Andrey Fradkin A Guide To Using Corporate Data for Academic Research

A Guide To Using Corporate Data for Academic Research

Updated: 2014-05

Introduction

Corporate data is increasingly used in economics and other social science research. By corporate data, I mean data concerning product usage, transactions and other operations that is stored within company databases. The process of obtaining and working with such data poses challenges that are not present in surveys and administrative data. In this guide I discuss the process by which researchers obtain and pursue research with the private sector. My qualification for writing this guide is my experience working with datasets from Airbnb, Google, Zonability and Womply, as well as my failures in obtaining datasets from other well known companies. I hope that this guide will be a useful resource for social scientists and others considering the best way to use “Big Data” to push the research frontier.

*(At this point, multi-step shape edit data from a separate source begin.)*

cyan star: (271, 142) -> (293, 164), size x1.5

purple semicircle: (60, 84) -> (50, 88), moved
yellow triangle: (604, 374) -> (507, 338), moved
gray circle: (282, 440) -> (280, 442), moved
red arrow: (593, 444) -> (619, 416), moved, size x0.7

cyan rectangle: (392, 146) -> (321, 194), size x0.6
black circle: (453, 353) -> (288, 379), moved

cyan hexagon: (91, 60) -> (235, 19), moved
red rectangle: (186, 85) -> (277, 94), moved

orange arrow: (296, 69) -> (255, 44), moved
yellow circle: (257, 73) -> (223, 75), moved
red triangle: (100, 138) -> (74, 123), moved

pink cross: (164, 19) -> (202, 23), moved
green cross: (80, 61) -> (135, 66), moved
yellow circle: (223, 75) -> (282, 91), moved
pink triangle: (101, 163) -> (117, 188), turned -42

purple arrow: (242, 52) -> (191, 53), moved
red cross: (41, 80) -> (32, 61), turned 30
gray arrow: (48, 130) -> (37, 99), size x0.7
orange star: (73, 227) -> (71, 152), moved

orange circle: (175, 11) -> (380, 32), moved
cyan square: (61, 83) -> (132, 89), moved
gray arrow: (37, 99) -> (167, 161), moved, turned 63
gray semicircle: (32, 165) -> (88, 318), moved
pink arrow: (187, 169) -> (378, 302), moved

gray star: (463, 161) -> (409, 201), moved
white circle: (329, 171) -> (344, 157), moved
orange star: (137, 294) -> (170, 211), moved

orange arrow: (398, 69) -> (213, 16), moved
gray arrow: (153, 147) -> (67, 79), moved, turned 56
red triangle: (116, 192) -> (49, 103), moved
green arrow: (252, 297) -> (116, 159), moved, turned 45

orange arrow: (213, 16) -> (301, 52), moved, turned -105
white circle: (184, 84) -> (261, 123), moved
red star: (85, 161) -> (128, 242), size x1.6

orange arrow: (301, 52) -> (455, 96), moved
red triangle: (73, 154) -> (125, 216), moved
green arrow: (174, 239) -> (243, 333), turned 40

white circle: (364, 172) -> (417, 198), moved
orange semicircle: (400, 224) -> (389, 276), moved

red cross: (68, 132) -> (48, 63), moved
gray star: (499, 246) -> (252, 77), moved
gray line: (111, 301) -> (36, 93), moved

The guide is organized into three parts:

The Pros and Cons of Using Corporate Data
How to Obtain Access to Corporate Data
Thoughts About Working with Corporate Data

If you have any comments¹, questions or stories please email me at: afradkin (at) gmail (dot) com

The Pros and Cons of Using Corporate Data

The main draw of corporate data for social scientists is the ability to observe previously unobservable data. Much of economic theory involves theoretical objects, such as search activity, consumption, communication and production costs, for which empirical analogues are hard to obtain. Social scientists have typically tried to get around their lack of data by making strong assumptions about behavior. For example, in the field of industrial organization, the costs of production are typically inferred from the production and pricing decisions of firms. Similarly, macroeconomics and labor economics typically make assumption about the process of search and matching. Private sector data provides new ways of allowing us to directly test those assumptions and to quantify the importance of theoretical mechanisms in the real world. For example, in my work with Scott Baker, we use data on Google Searches for the term ‘jobs’ to create a proxy for aggregate job search effort. We then use this data to study what happened to job search in response to the expansions of unemployment insurance benefits. It’s also exciting to work with data that few, if any, researchers have explored.

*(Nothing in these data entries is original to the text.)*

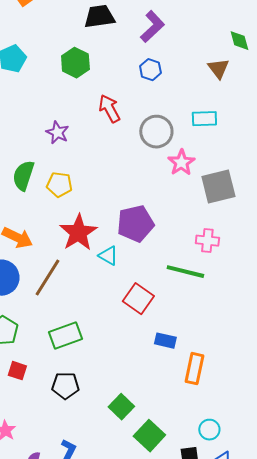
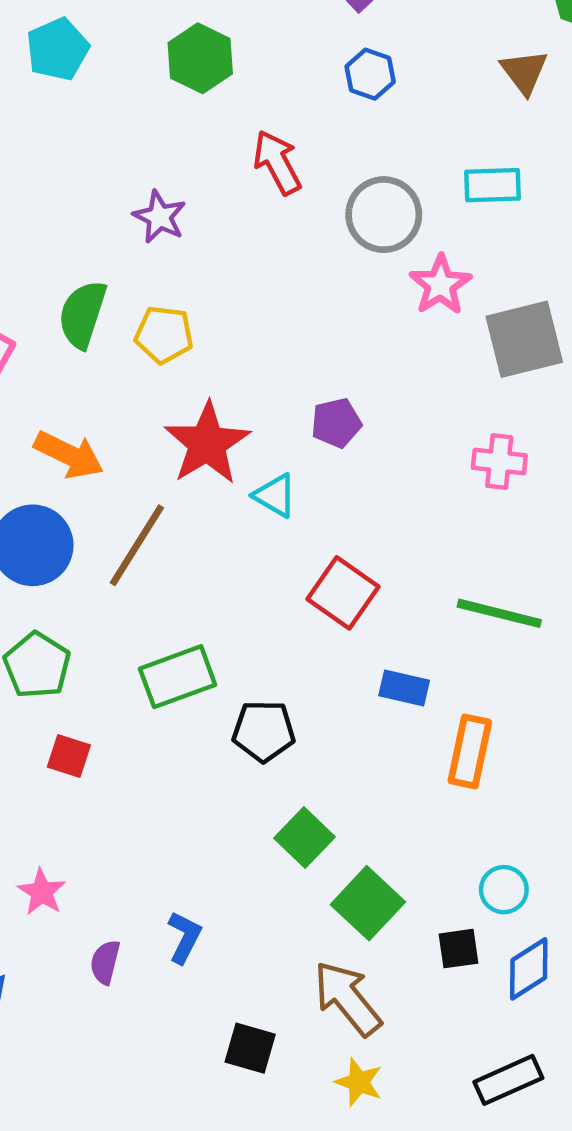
purple pentagon: (135, 224) -> (336, 423), size x0.6
green line: (185, 272) -> (499, 613), moved
black pentagon: (65, 386) -> (264, 731), moved

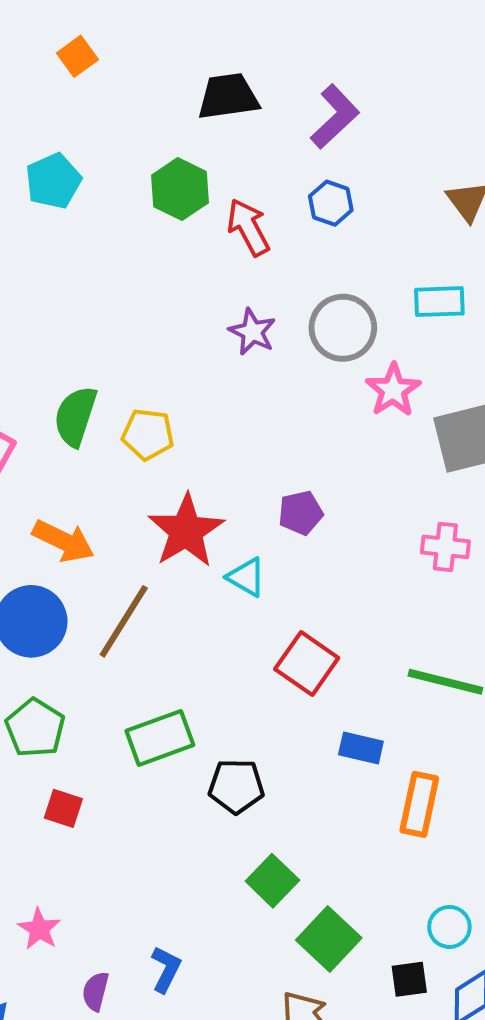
red arrow: (277, 162) -> (248, 227), moved
purple star: (159, 217) -> (252, 332), moved

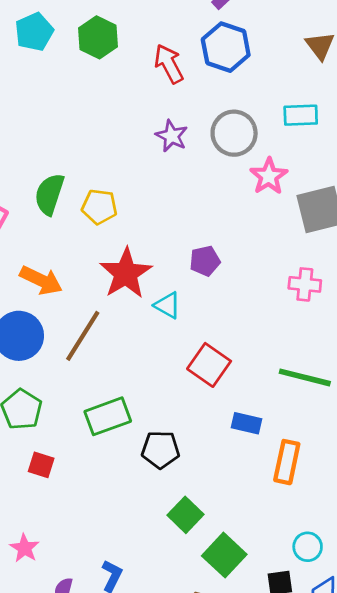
green hexagon: (180, 189) -> (98, 37), moved
blue hexagon: (331, 203) -> (226, 47), size x1.6

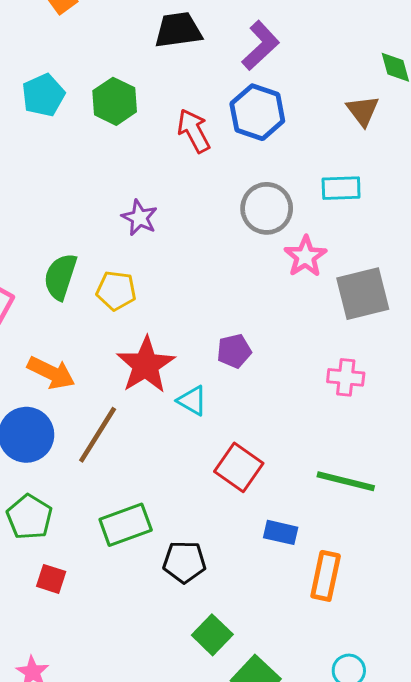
purple star: (172, 136) -> (139, 218), moved

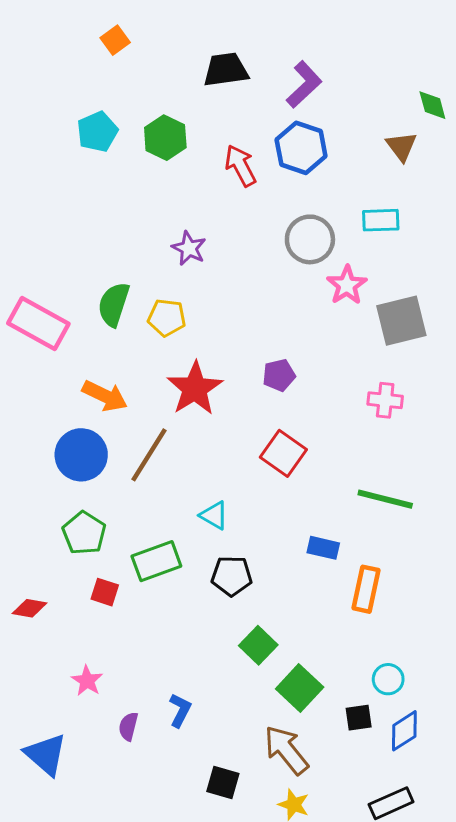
cyan triangle: (192, 401) -> (214, 515), moved
red square: (239, 467) -> (283, 453), moved
green rectangle: (126, 525) -> (156, 561), moved

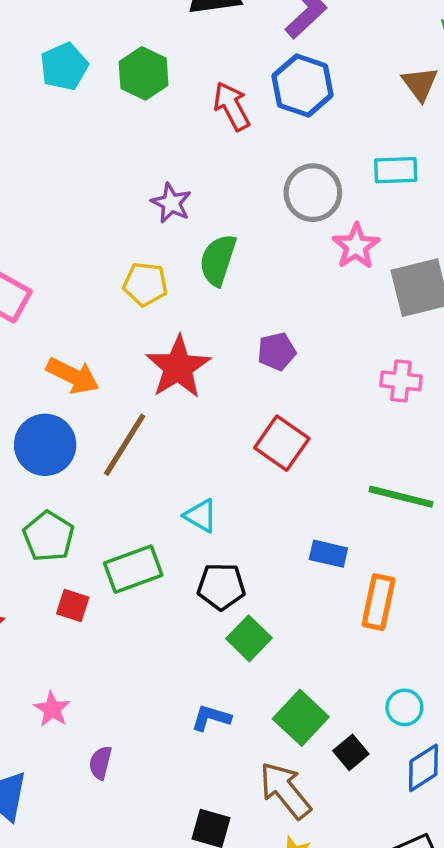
green semicircle: (114, 304) -> (218, 260), moved
green square: (258, 645) -> (249, 638), moved
blue L-shape: (180, 710) -> (211, 718), moved, turned -100
black square: (359, 718) -> (351, 752), moved, turned -32

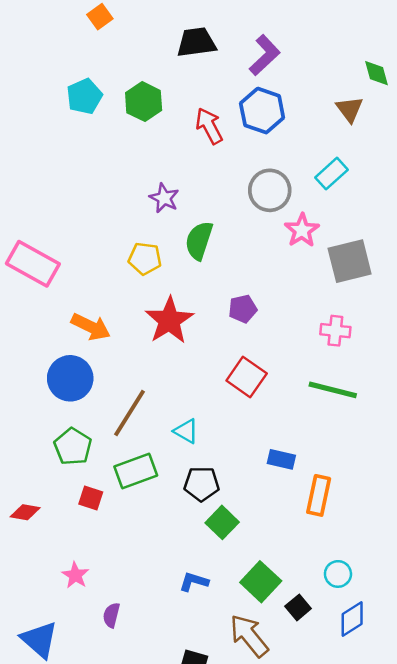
cyan rectangle: (396, 170) -> (332, 174), turned -40
brown line: (125, 445) -> (129, 413), moved
green line: (401, 497) -> (333, 390), moved

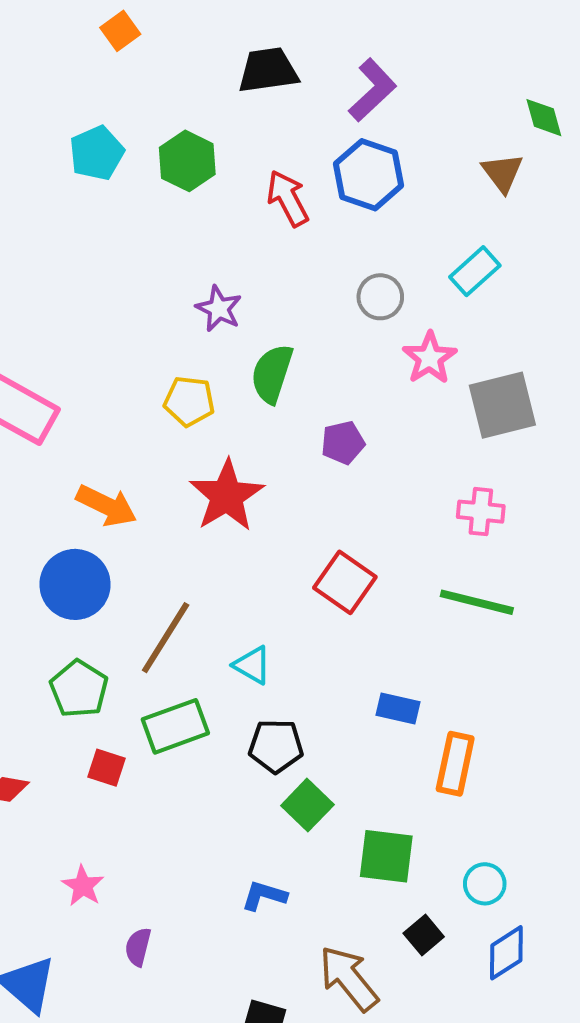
gray circle: (270, 190) -> (380, 297), size x0.7
purple pentagon: (243, 309) -> (343, 443), moved
green square: (261, 582) -> (386, 856), moved, turned -36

The are several other advantages to working with private sector data and the private sector more generally. First, companies are often more open than governments to running experiments or changing policies. These experiments can provide the identification required to publish in top journals. Furthermore, working with a company gives researchers a view inside of a company and this view often informs research in a positive way. For example, when I started researching Airbnb, I was mostly interested in how the platform reduces transaction costs and improves matches. However, while working at the company and talking to decision makers, I realized that experimental design is important and challenging for marketplaces. This lesson was reflected in my thesis research, which explicitly models the differences between the true effects of experiments and the estimated effects of experiments obtained by standard, but biased, methods.

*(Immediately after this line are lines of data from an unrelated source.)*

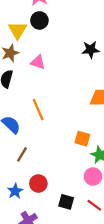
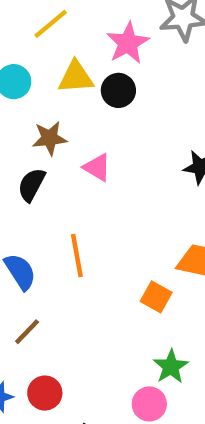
yellow triangle: (18, 30) -> (76, 77), moved, turned 42
orange square: (82, 139) -> (156, 297), moved

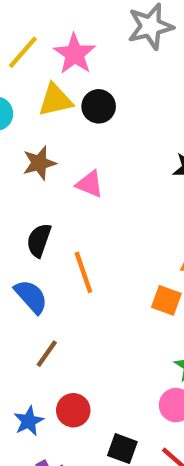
pink star: (128, 43) -> (75, 54), moved
black semicircle: (31, 185) -> (39, 240), moved

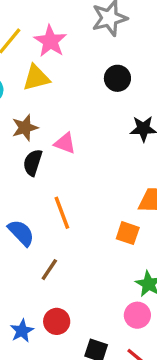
black circle: (99, 106) -> (117, 78), moved
black semicircle: (39, 240) -> (33, 163), moved
brown line: (47, 354) -> (49, 270), moved

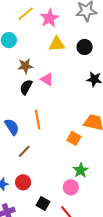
yellow triangle: (36, 78) -> (57, 44), moved

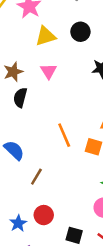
pink triangle: (47, 79) -> (49, 71), moved, turned 40
orange line: (38, 120) -> (64, 135), moved

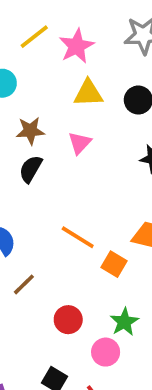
orange line: (64, 135) -> (78, 237), turned -50
red circle: (44, 215) -> (68, 320), moved

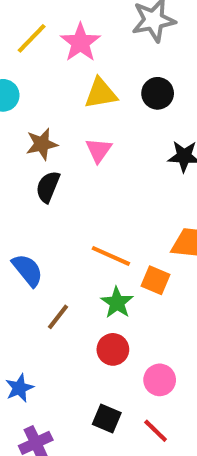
green star: (124, 322) -> (117, 303), moved

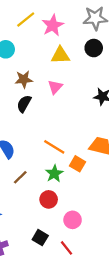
black circle: (158, 93) -> (94, 48), moved

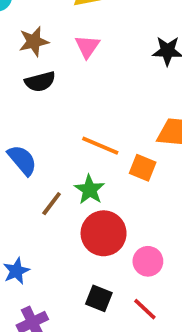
black semicircle: (24, 104) -> (40, 82), turned -126
green star: (54, 174) -> (90, 190), moved
red circle: (49, 199) -> (104, 233), size x1.5

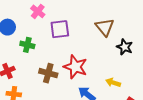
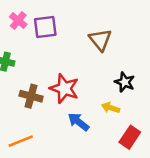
purple square: (60, 29) -> (45, 27), moved
black star: (125, 47) -> (125, 82), moved

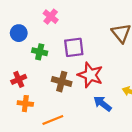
purple square: (45, 27) -> (74, 47), moved

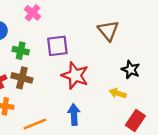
brown cross: (62, 82) -> (22, 78), moved
blue arrow: (102, 104) -> (74, 115), moved, turned 48

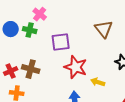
green cross: (21, 51) -> (30, 30), moved
yellow arrow: (118, 93) -> (98, 82), moved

There is also a specific set of skills that is useful for working with data but is not taught in grad school. These skills include data cleaning, database management and programmatic manipulation of file-systems. Researchers gain an opportunity to develop those skills while working with the corporate sector and to learn new ones — such as Hadoop, Hive and Github. Learning these tools is useful not only because they make research more efficient but also because they establish your credibility with engineers. It is easier to convince an engineer to share data if you understand how the data infrastructure of a company works. An additional benefit is that programming skills are a pre-requisite for becoming a consultant or full time employee in a tech company. I was able to finance part of my grad school by working a part-time job with Airbnb. Further, some companies have teams of data scientists who have a thorough understanding of the data. Further, data scientists are often interested and capable of collaborating on research.

However, corporate data is difficult to convert into good academic research. It’s not worth getting a new dataset unless you have a research agenda related to that data. Top researchers get offers to work with all types of data but typically say no. These researchers say no to random data offers because they are already tackling their research agendas in a more direct manner.

Even conditional on having a good research project in mind when getting a corporate dataset, the process is still risky. Almost any project will be complicated by missing documentation and data. It typically takes a year to learn enough about a company’s data infrastructure to do good research. This learning curve is an important reason why research agreements where the researcher has direct access to the company databases are better. Researchers learn about data by manipulating it, asking further questions and iterating. If each iteration step requires work from a company employee then progress would be slow and the company employees could become resentful of the researcher. These problems matter less if the data is very standardized, as in the case of auction data with bids and final sales.

Another common risk is that the corporate data is transformed in a peculiar way from the underlying data. For example, Google Trends is a public dataset that is designed to be a proxy for the aggregate volume of searches for a particular term on Google. However, because Google oftentimes changes its product (by changing the suggested terms for a term or the algorithm), the aggregate data series may move in ways unrelated to the underlying behavior of interest. It is typically difficult to correct for these imperfections using statistical techniques. See this Science article for more discussion of the pitfalls of aggregated corporate data.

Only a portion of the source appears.